Ingestion of lithium batteries, which children may mistake for candy and elderly adults for medication, is a surprisingly common problem, according to the medical journal Pediatrics.
Al Graewin of the La Crosse County Health Department recently passed along the article to me, wanting to make sure people around here realize the potential dangers.
According to the article, doctors thought 13-month-old Aidan Truett of Hamilton, Ohio, developed an upper respiratory infection last fall. He lost interest in food and vomited a few times, but doctors attributed it to a virus. After nine days of severe symptoms and more doctor visits, the hospital finally ordered an X-ray to look for pneumonia.
What they found was a “button” battery, one of those flat silver discs used to power remote controls, toys, musical greeting cards, hearing aids, bathroom scales and other home electronics.
The battery was surgically removed the next day, and Aidan was sent home.

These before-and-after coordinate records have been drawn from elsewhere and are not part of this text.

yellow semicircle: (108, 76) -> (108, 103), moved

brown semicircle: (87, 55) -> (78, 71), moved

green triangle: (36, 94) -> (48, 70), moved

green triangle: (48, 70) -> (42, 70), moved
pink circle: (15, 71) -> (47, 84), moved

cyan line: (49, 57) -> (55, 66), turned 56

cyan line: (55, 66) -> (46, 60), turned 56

But what the doctors failed to realize was that the battery’s current had set off a chemical reaction in the child’s esophagus, burning through both the esophageal wall and attacking the aorta. Two days after the battery was removed, Aidan began coughing up blood. He soon died from his injuries.

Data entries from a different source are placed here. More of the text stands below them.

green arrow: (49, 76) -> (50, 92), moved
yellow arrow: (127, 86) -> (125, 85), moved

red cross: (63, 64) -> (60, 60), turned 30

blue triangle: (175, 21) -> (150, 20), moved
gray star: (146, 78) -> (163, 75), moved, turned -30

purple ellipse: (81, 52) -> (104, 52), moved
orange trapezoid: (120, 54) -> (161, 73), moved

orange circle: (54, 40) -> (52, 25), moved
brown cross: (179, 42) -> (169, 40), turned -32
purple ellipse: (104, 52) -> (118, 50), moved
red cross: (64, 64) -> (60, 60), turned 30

To this day, Aidan’s parents don’t know where the battery came from.
Such deaths are extremely rare — fewer than 10 documented during the past six years.

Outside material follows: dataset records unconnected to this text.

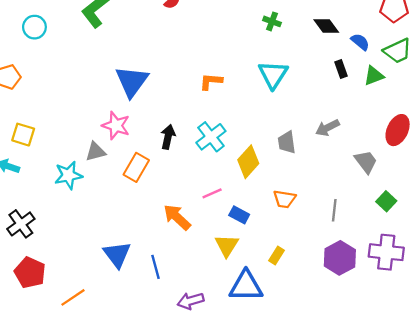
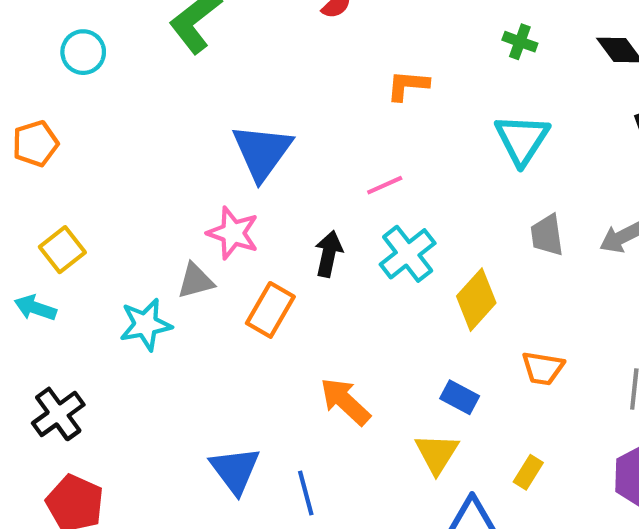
orange L-shape: (211, 81) -> (408, 85), moved
yellow square: (23, 135) -> (62, 250), turned 35
gray trapezoid: (287, 142) -> (547, 235), moved
pink line: (212, 193) -> (385, 185), moved

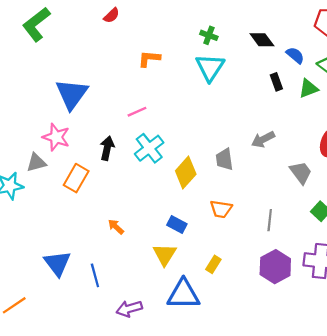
cyan triangle: (522, 139) -> (210, 67), moved
gray trapezoid: (547, 235) -> (224, 159), moved
orange arrow: (345, 401) -> (116, 227), size x0.6

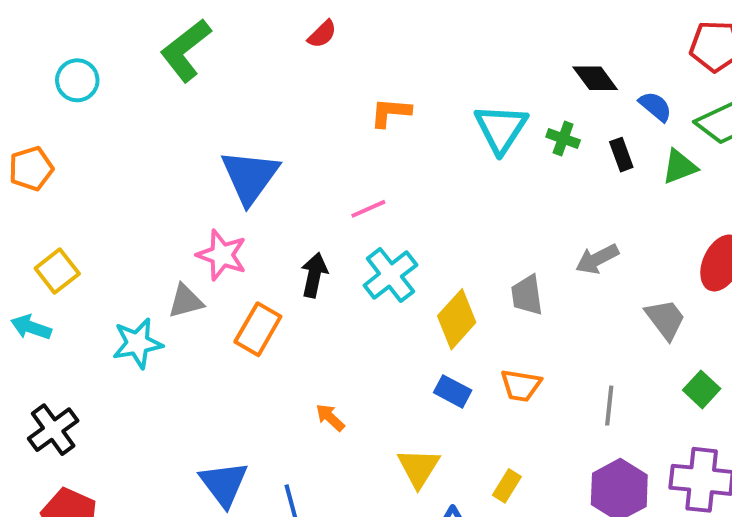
green cross: (209, 35) -> (563, 139), moved
blue rectangle: (177, 225) -> (453, 391), moved

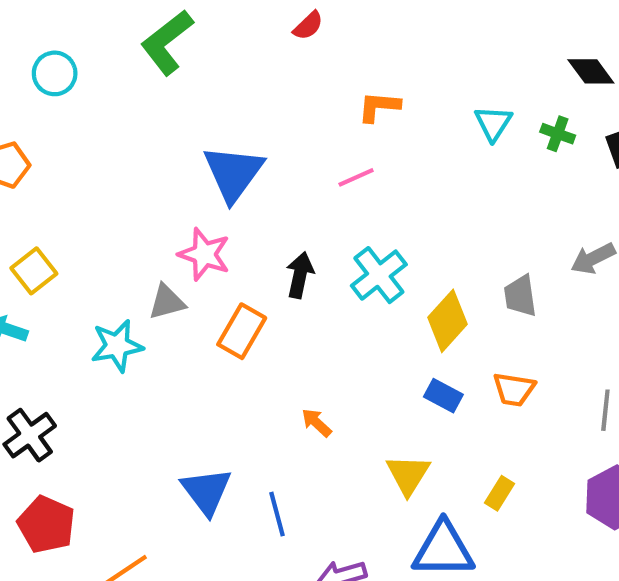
cyan triangle: (501, 128) -> (493, 123), size x0.7
pink line: (368, 209) -> (356, 177), moved

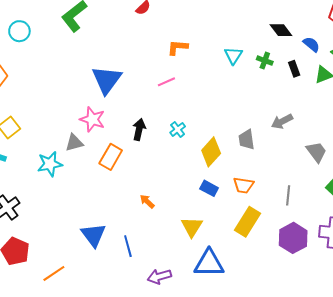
cyan cross: (379, 275) -> (178, 129), size x0.6
yellow rectangle: (499, 493) -> (248, 222), moved, size x1.8

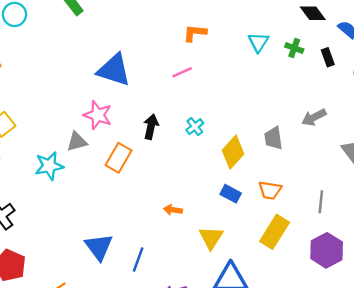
blue triangle: (107, 80) -> (114, 70), turned -48
orange arrow: (147, 201) -> (173, 210), moved, turned -35
blue line: (128, 246) -> (138, 260), turned 35

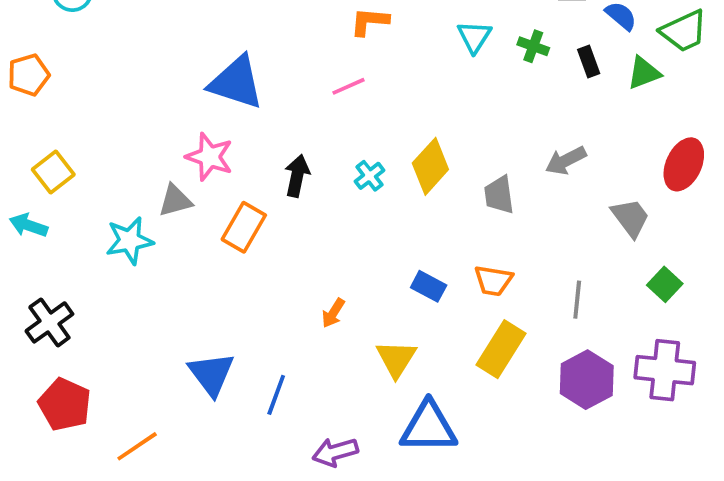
yellow diamond: (233, 152) -> (430, 166), moved
orange arrow: (173, 210) -> (333, 313), turned -66

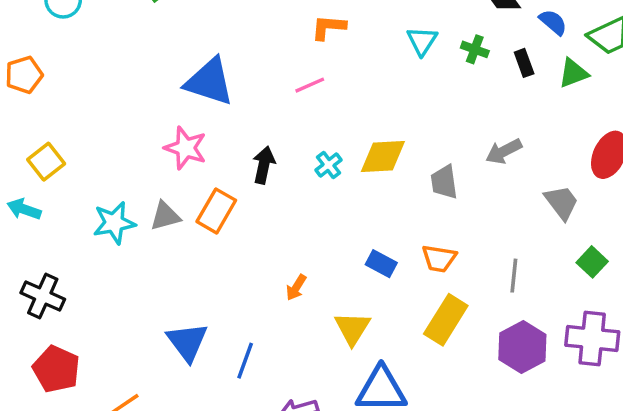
yellow diamond: (430, 166) -> (383, 156), turned 45
gray triangle: (175, 201) -> (165, 216), moved
black cross: (49, 322) -> (43, 296), turned -30

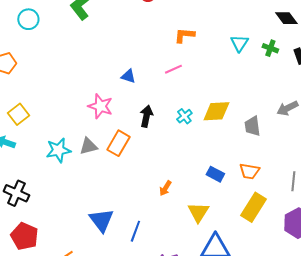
blue triangle: (209, 82) -> (128, 76), moved, size x0.5

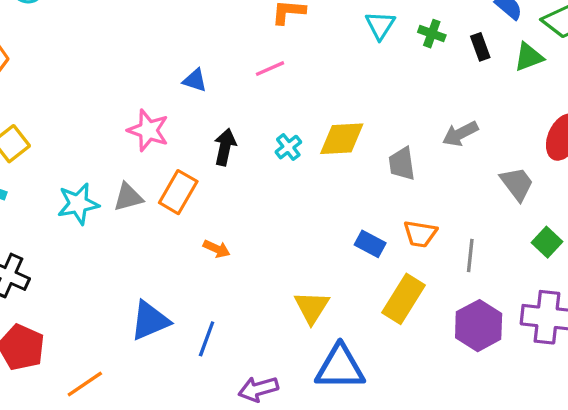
orange trapezoid: (249, 171) -> (420, 234), moved
blue rectangle: (215, 174) -> (370, 244), moved
orange arrow: (165, 188) -> (217, 249), moved, turned -98
blue triangle: (101, 220) -> (150, 321), turned 44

There are, however, about 3,500 cases of button cell battery ingestion reported each year to poison control centers. But while swallowing batteries has occurred for years, the development of larger, stronger lithium cell batteries has increased the risk of severe complications.
Data from the National Capital Poison Center in Washington found a seven-fold increase in severe complications from button cell ingestions in recent years.
Among the serious complications, the chemical reaction triggered by the batteries can damage vocal cords, leaving children with a lifelong whisper, and damage to the gastrointestinal tract means some children require feeding tubes and multiple surgeries.
“The injuries are so much more serious,” said Dr. Toby Litovitz, lead author of the two articles in Pediatrics. “It’s like drain opener or lye. It’s
not something you want in the esophagus of your child.”
Federal safety rules require toys that use the batteries to have battery compartments that are locked with screws. But devices intended for adults — such as bathroom scales and remote controls — use a simple plastic cover that can fall off or be easily removed.
Litovitz said manufacturers of electronic products should secure the battery compartments in all devices, not just toys.
“Our major pitch is to get the industry to do something about the battery compartment, but parents also need to know that they need to be dealing with these batteries with a lot more vigilance and keeping them out of reach of the child,” Litovitz said.